Conforme está escrito no "Yuishin-ge" da sutra budista Kegon-kyo, a mente pode "desenhar" qualquer coisa na tela chamada "mundo dos fenômenos", como se fosse um exímio pintor. Assim como o receptor de rádio, a mente atrai apenas coisas que sintonizam com suas próprias "ondas" ou "vibrações". E depois ela "projeta" essas coisas na tela do "mundo dos fenômenos", da mesma forma que um pintor reproduz na tela os traços e as figuras que revelam a sua personalidade.

Mesmo que não pensemos concretamente em doenças ou infelicidades, esses males virão a nós se mantivermos quaisquer outros pensamentos igualmente sombrios. Ocorre isso em razão da lei mental segundo a qual "os semelhantes se atraem". Assim, ainda que não "desenhemos" mentalmente determinada doença ou determinada forma de infelicidade, elas poderão se manifestar concretamente devido à capacidade criadora da mente, se mantivermos quaisquer pensamentos sombrios. O aparelho de rádio faz "soar concretamente" as transmissões da emissora com que estiver em sintonia. A mente também funciona de forma semelhante: se estiver emitindo constantemente vibrações negativas, pessimistas, sombrias, deprimentes, cheias de ódio e ressentimentos, ela se sintonizará somente com vibrações mentais igualmente negativas, que passarão a se manifestar concretamente, sob a forma de doença, infelicidade, etc.
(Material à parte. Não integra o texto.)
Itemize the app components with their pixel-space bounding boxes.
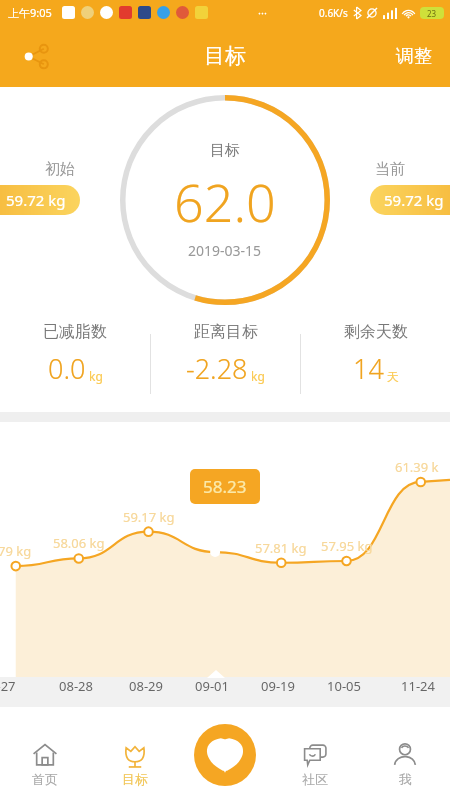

Acho que ninguém se casa pensando, desde o princípio, na possibilidade de um dia se divorciar. Mas, o infeliz acontecimento chamado "divórcio" está ocorrendo, a cada momento, em algum lugar do mundo, e a "ideia" do divórcio está repleta em toda a parte. Portanto, mesmo que uma pessoa não tenha nenhuma intenção de se divorciar, seu casamento poderá acabar em divórcio, se sua mente ficar preenchida de pensamentos sombrios e agressivos que sintonizam  com coisas tristes e infelizes como o "divórcio". Isto porque a ideia do "divórcio", que está repleta em toda parte do mundo, é captada pelo "receptor" da mente sombria e agressiva, e acaba se manifestando concretamente na vida da pessoa. Quando uma pessoa emite vibrações mentais negativas, sombrias e agressivas, estas agem como ímãs que atraem ideias infelizes (como a do "divórcio") que estão sendo emitidas constantemente em alguma parte do mundo, e fazem-nas manifestar-se concretamente.

As "infelicidades" não existem realmente. No entanto, quando mantemos pensamentos negativos, elas são concebidas pela nossa mente e aparecem concretamente em nossas vidas. Por que é que surgem "as infelicidades que não existem realmente"? Porque frequentemente deixamo-nos dominar pelo apego a nós mesmos. Esse "apego" não nos permite compreender que "todos os seres são, na verdade, uma só Vida", e leva-nos a pensar que "nós" e os "outros" somos criaturas separadas umas das outras. A "Vida de Deus", a "nossa Vida" e a "Vida dos outros" estão intrinsecamente ligadas umas às outras, como as águas oceânicas. No entanto, muitos pensam que as pessoas estão separadas umas das outras, e que cada um tem que "se virar" apenas com suas próprias forças. Esse pensamento provém do "apego a si mesmo". Quando vivemos preocupados apenas com nós mesmos, não conseguimos ver a Unidade de todos os seres e coisas que, na verdade, são inseparáveis em sua essência. Então, da mesma forma que a grande massa de água oceânica nos parece dividida em incontáveis ondas, e da mesma forma que a lua cheia refletida nessas ondas nos parece quebrada em mil pedaços, a vida nos parece cheia de infelicidades, que "não existem realmente".

Portanto, quem quiser atrair a felicidade para si, precisa deixar de apegar-se a si mesmo e passar a viver com a mente livre de apegos, dócil, receptiva, positiva, alegre e sem ansiedades, confiantes na Providência Divina e no "curso natural de todas as coisas". Havendo "apego a si mesmo", o homem não consegue ser realmente alegre e feliz. Abandonando o "apego a nós mesmos", podemos nos tornar alegres e felizes. As sombras tenebrosas não conseguem infiltrar-se no mundo repleto de alegria e paz. Portanto, se vivermos sempre com a mente positiva, pacífica, purificada e repleta de alegria, tudo neste vida correrá bem, tudo se arranjará da melhor maneira, sem que precisemos lutar contra o curso natural das coisas.